Fordham’s Marketplace Introduces “Babylon”


Fordham’s new micro-farm comes from the company Babylon. (Courtesy of Isabel Danzis/The Fordham Ram)

Isabel Danzis, News Editor

The Marketplace inside the McShane Campus Center recently added a new display by its entrance that advertises sustainable eating and locally-sourced food. The display features a glass box, known as the “micro-farm,” with various green plants growing inside it.

“The display shows progressive, live growth of herbs and greens that will be used in select items in Community Dining at [Lincoln Center] and in the Marketplace at [Rose Hill],” said Deming Yaun, university dining contract liaison.

Fordham’s new micro-farm comes from the company Babylon. The company advertises itself as a way to grow food sustainably and aesthetically. The company also claims that the use of its vertical products is great for places where space is limited.

Babylon remotely maintains Fordham’s garden. They can control the environment and atmosphere inside the case.

“For those interested, the garden is watched via the internet by Babylon. They control water and light and advise harvest time and provide pre-planted seedlings to start the process over,” said Yaun.

The food grown at Fordham’s micro-farm goes directly into the food at the Marketplace. According to a video posted to the Ramdining Instagram, the produce is harvested directly from the cases by opening up the back and is then used in salads and other dishes.

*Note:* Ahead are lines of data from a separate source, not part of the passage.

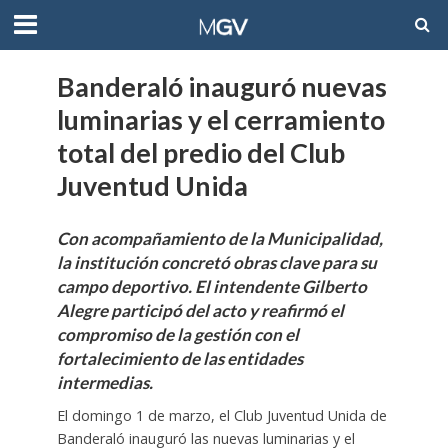
Banderaló inauguró nuevas
luminarias y el cerramiento
total del predio del Club
Juventud Unida
Con acompañamiento de la Municipalidad,
la institución concretó obras clave para su
campo deportivo. El intendente Gilberto
Alegre participó del acto y reafirmó el
compromiso de la gestión con el
fortalecimiento de las entidades
intermedias.
El domingo 1 de marzo, el Club Juventud Unida de
Banderaló inauguró las nuevas luminarias y el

Yaun said that using this display is more effective than shipping vegetables in terms of the adverse environmental effects and cost.

“These will become ingredients in the food prepared on-site. In addition to being garden fresh, shipping costs and energy used to get the greens to

Fordham is much less, and there is less packaging used,” said Yaun.

Yaun said this initiative came about because of student’s interest to be more environmentally cautious.

“Most students come to us very educated and interested in sustainability. This is one way to take some of the abstract nature about our food supply and turn it into a tangible example. It should be educational and interesting at the same time,” said Yaun.

Climate change and the current method of food production are closely linked. The process of transporting food across long distances results in increased carbon emissions. Finding enough space to grow food can result in deforestation. Cattle and other livestock’s grazing and waste release methane which can lead to rundown land, causing floods.

The issue with mass food production was another motivator for Yaun when creating this display.

“[The display was prompted by] becoming as sustainable as possible, with the goal of someday being 100% sustainable is the big motivator.

Worldwide, the rising temperature of the climate has slowed, and it has long been demonstrated that vegan/vegetarian diets are more sustainable than other diets,” said Yaun.

Yaun said that he hopes students engage with the display. According to Yaun, the new display provides a way for students to see how food grows , which they may not have had the opportunity to see before.

“Students should be excited about this first step in Fordham growing and supplying fresh ingredients to be used in dishes here on site,” said Yaun.

“Some of us have never seen a garden grow, the remarkable speed that the same space can produce multiple harvests.”
Some students have noticed the micro-farm in the Marketplace and are excited about it.

“I was curious about the case when I first saw it. I think it’s cool that you can watch produce grow,” said Jeremy Fries, FCRH ’24.
Others have even noticed and taken an interest in the specific type of produce the case is growing.

“I’m really excited about the plants growing. I’m most excited about the basil, I can’t wait to see it incorporated into the food in the cafeteria,” said Claire Bickel, FCRH ’24.

According to Yaun, while the micro-farm serves as a way to source vegetables sustainably, it also provides a simple reminder to students of where food comes from.

“[The micro-farm] is a way for all of us to be in touch and to see and be reminded that produce does not have to always come cello wrapped,” said Yaun.